Validation Manager

As Manager Validation within Teva’s Engineering & Maintenance (E&M) department, you will lead the end‑to‑end validation lifecycle of systems, equipment, utilities, and processes on-site. You will manage a team of 4 Validation Experts, guiding them through complex validation challenges in a dynamic, cross‑functional project environment.

We are seeking a structured, flexible leader with a strong background in pharmaceutical validation and managerial experience in a highly regulated setting.

You will lead the full validation lifecycle, manage your team’s performance and development, ensure compliance with regulatory standards (GMP, FDA, EU, ISO), oversee validation documentation, and collaborate closely with cross‑functional departments to ensure smooth, timely, and compliant validation execution.

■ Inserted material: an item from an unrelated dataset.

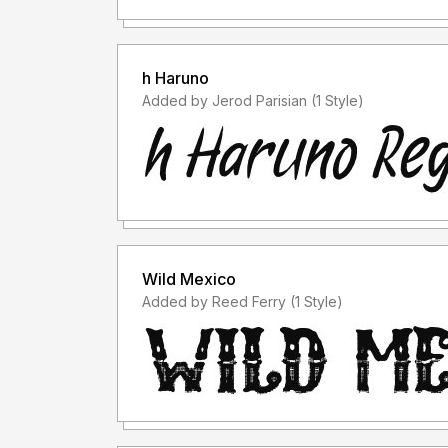
h Haruno
Added by Jerod Parisian (1 Style)
Wild Mexico
Added by Reed Ferry (1 Style)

Your key activities include:

• Defining and executing departmental objectives and validation planning cycles.
• Maintaining training status, coaching your team, and ensuring effective communication.
• Reviewing, approving, and overseeing validation documentation (URS, DQ, IQ/OQ/PQ, protocols, reports, change controls).
• Ensuring adherence to GMP, FDA, EU, and ISO regulatory standards across validation activities.
• Managing deviations, supporting CAPA processes, and preparing for audits and inspections.
• Collaborating with Engineering, QA, QC, Production, and Regulatory to deliver aligned validation outcomes

• Academic degree (Bachelor’s or Master’s) in Life Sciences, Engineering, Pharmacy, or a related field.
• Proven expertise in equipment, system, process, or computer system validation in a regulated environment, ideally pharma or biotech.
• Minimum 5 years of relevant experience with demonstrated leadership.
• Strong understanding of GMP, validation principles, and regulatory frameworks such as FDA, EU, 21 CFR 820, and ISO standards.
• Excellent communication, analytical thinking, and problem-solving skills.
• Highly resourceful and capable of creating a positive, professional team culture.